WHAT TO WORK ON
I'd like every line from the material below that has "align" in it.

PROVIDED RECORDS
****************************************
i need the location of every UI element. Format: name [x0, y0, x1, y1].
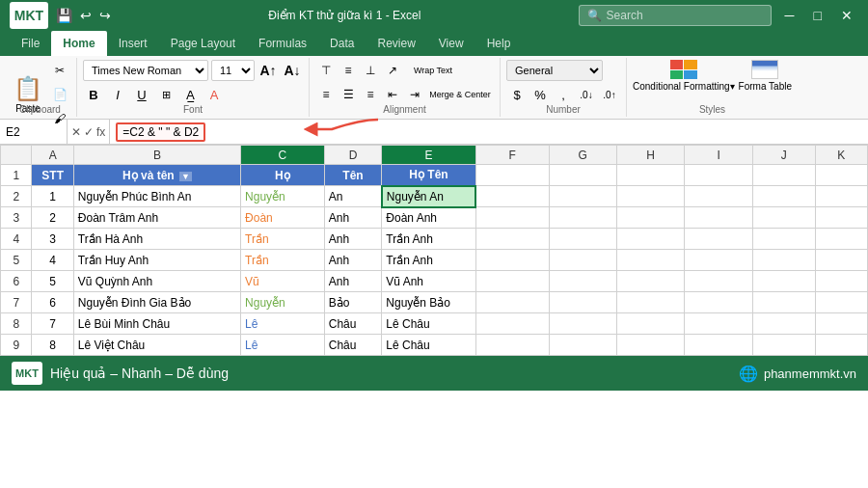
cell-stt[interactable]: 2: [32, 207, 73, 229]
filter-dropdown-icon[interactable]: ▼: [179, 172, 192, 181]
cell-g[interactable]: [549, 250, 616, 271]
cell-h[interactable]: [616, 250, 684, 271]
col-header-g[interactable]: G: [549, 146, 616, 165]
cell-i[interactable]: [685, 229, 752, 250]
decrease-font-button[interactable]: A↓: [282, 60, 303, 81]
cut-button[interactable]: ✂: [49, 60, 70, 81]
cell-h[interactable]: [616, 313, 684, 335]
cell-j[interactable]: [752, 313, 815, 335]
header-ho-ten[interactable]: Họ và tên ▼: [73, 165, 240, 186]
cell-g[interactable]: [549, 335, 616, 356]
formula-input-area[interactable]: =C2 & " " & D2: [110, 120, 868, 144]
underline-button[interactable]: U: [131, 84, 152, 105]
cell-k[interactable]: [815, 229, 867, 250]
currency-button[interactable]: $: [506, 84, 528, 105]
fill-color-button[interactable]: A̲: [179, 84, 201, 105]
cell-g[interactable]: [549, 271, 616, 292]
quick-access-undo[interactable]: ↩: [80, 8, 92, 23]
conditional-formatting-button[interactable]: Conditional Formatting▾: [633, 60, 735, 92]
col-header-e[interactable]: E: [382, 146, 475, 165]
formula-confirm-icon[interactable]: ✓: [84, 125, 94, 139]
indent-increase-button[interactable]: ⇥: [404, 84, 425, 105]
cell-i[interactable]: [685, 207, 752, 229]
cell-ho[interactable]: Lê: [241, 313, 325, 335]
tab-page-layout[interactable]: Page Layout: [159, 31, 247, 56]
align-top-button[interactable]: ⊤: [315, 60, 337, 81]
cell-j[interactable]: [752, 186, 815, 207]
cell-ten[interactable]: Anh: [324, 271, 382, 292]
tab-insert[interactable]: Insert: [107, 31, 159, 56]
cell-ten[interactable]: Anh: [324, 250, 382, 271]
align-bottom-button[interactable]: ⊥: [360, 60, 381, 81]
cell-ho-ten[interactable]: Nguyễn Bảo: [382, 292, 475, 313]
tab-help[interactable]: Help: [475, 31, 523, 56]
wrap-text-button[interactable]: Wrap Text: [404, 60, 462, 81]
cell-k[interactable]: [815, 313, 867, 335]
col-header-j[interactable]: J: [752, 146, 815, 165]
col-header-f[interactable]: F: [475, 146, 549, 165]
cell-g[interactable]: [549, 207, 616, 229]
cell-f[interactable]: [475, 271, 549, 292]
quick-access-save[interactable]: 💾: [56, 8, 72, 23]
cell-f[interactable]: [475, 186, 549, 207]
format-table-button[interactable]: Forma Table: [739, 60, 792, 92]
font-size-select[interactable]: 11: [211, 60, 255, 81]
cell-k[interactable]: [815, 271, 867, 292]
formula-cancel-icon[interactable]: ✕: [71, 125, 81, 139]
cell-f[interactable]: [475, 335, 549, 356]
cell-stt[interactable]: 6: [32, 292, 73, 313]
website-link[interactable]: phanmemmkt.vn: [764, 366, 856, 381]
header-ho-ten2[interactable]: Họ Tên: [382, 165, 475, 186]
percent-button[interactable]: %: [529, 84, 551, 105]
tab-view[interactable]: View: [427, 31, 475, 56]
cell-k[interactable]: [815, 207, 867, 229]
font-color-button[interactable]: A: [203, 84, 225, 105]
cell-k[interactable]: [815, 250, 867, 271]
tab-formulas[interactable]: Formulas: [247, 31, 318, 56]
header-ten[interactable]: Tên: [324, 165, 382, 186]
cell-g[interactable]: [549, 292, 616, 313]
cell-i[interactable]: [685, 313, 752, 335]
col-header-a[interactable]: A: [32, 146, 73, 165]
cell-ho[interactable]: Nguyễn: [241, 186, 325, 207]
col-header-h[interactable]: H: [616, 146, 684, 165]
cell-ho[interactable]: Trần: [241, 250, 325, 271]
cell-g[interactable]: [549, 313, 616, 335]
cell-j[interactable]: [752, 292, 815, 313]
cell-f[interactable]: [475, 292, 549, 313]
cell-ten[interactable]: An: [324, 186, 382, 207]
cell-ho-va-ten[interactable]: Lê Việt Châu: [73, 335, 240, 356]
cell-i[interactable]: [685, 292, 752, 313]
cell-ho-va-ten[interactable]: Trần Hà Anh: [73, 229, 240, 250]
align-right-button[interactable]: ≡: [360, 84, 381, 105]
cell-ten[interactable]: Châu: [324, 335, 382, 356]
cell-j[interactable]: [752, 271, 815, 292]
decimal-decrease-button[interactable]: .0↓: [576, 84, 597, 105]
tab-home[interactable]: Home: [51, 31, 106, 56]
cell-ho-va-ten[interactable]: Nguyễn Đình Gia Bảo: [73, 292, 240, 313]
orientation-button[interactable]: ↗: [382, 60, 403, 81]
window-maximize[interactable]: □: [808, 6, 827, 25]
cell-stt[interactable]: 3: [32, 229, 73, 250]
cell-f[interactable]: [475, 229, 549, 250]
tab-review[interactable]: Review: [366, 31, 426, 56]
cell-g[interactable]: [549, 229, 616, 250]
font-name-select[interactable]: Times New Roman: [83, 60, 208, 81]
search-box[interactable]: 🔍 Search: [579, 5, 772, 26]
increase-font-button[interactable]: A↑: [258, 60, 279, 81]
cell-ho-va-ten[interactable]: Đoàn Trâm Anh: [73, 207, 240, 229]
cell-ten[interactable]: Bảo: [324, 292, 382, 313]
cell-ho-va-ten[interactable]: Lê Bùi Minh Châu: [73, 313, 240, 335]
cell-k[interactable]: [815, 335, 867, 356]
cell-h[interactable]: [616, 271, 684, 292]
cell-ho[interactable]: Lê: [241, 335, 325, 356]
cell-h[interactable]: [616, 186, 684, 207]
cell-h[interactable]: [616, 207, 684, 229]
cell-k[interactable]: [815, 186, 867, 207]
cell-ho-ten[interactable]: Trần Anh: [382, 250, 475, 271]
cell-ho-ten[interactable]: Đoàn Anh: [382, 207, 475, 229]
cell-i[interactable]: [685, 271, 752, 292]
cell-k[interactable]: [815, 292, 867, 313]
bold-button[interactable]: B: [83, 84, 104, 105]
cell-ten[interactable]: Anh: [324, 207, 382, 229]
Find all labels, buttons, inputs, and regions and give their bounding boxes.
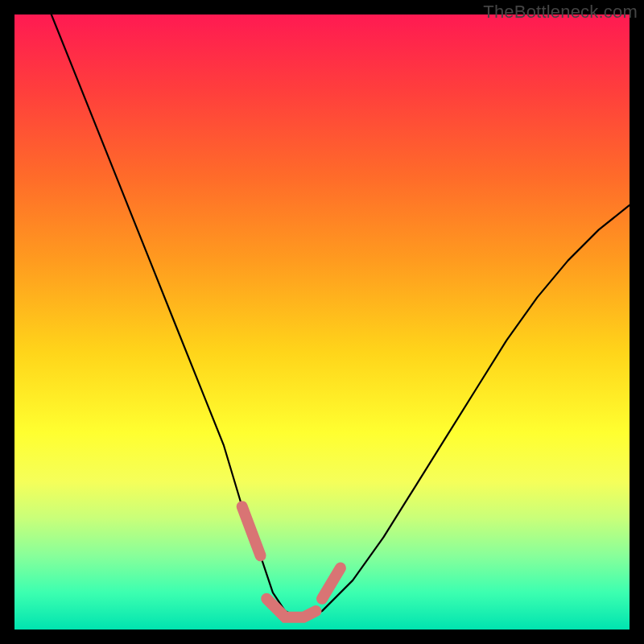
bottleneck-curve (52, 14, 630, 617)
highlight-floor (266, 599, 316, 617)
chart-frame (14, 14, 630, 630)
highlight-left (242, 506, 261, 555)
highlight-right (322, 568, 341, 599)
chart-svg (14, 14, 630, 630)
watermark-text: TheBottleneck.com (483, 2, 638, 23)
****************************************
EXERCISE ANSWER
align-top-button[interactable]: ⊤: [315, 60, 337, 81]
align-bottom-button[interactable]: ⊥: [360, 60, 381, 81]
align-right-button[interactable]: ≡: [360, 84, 381, 105]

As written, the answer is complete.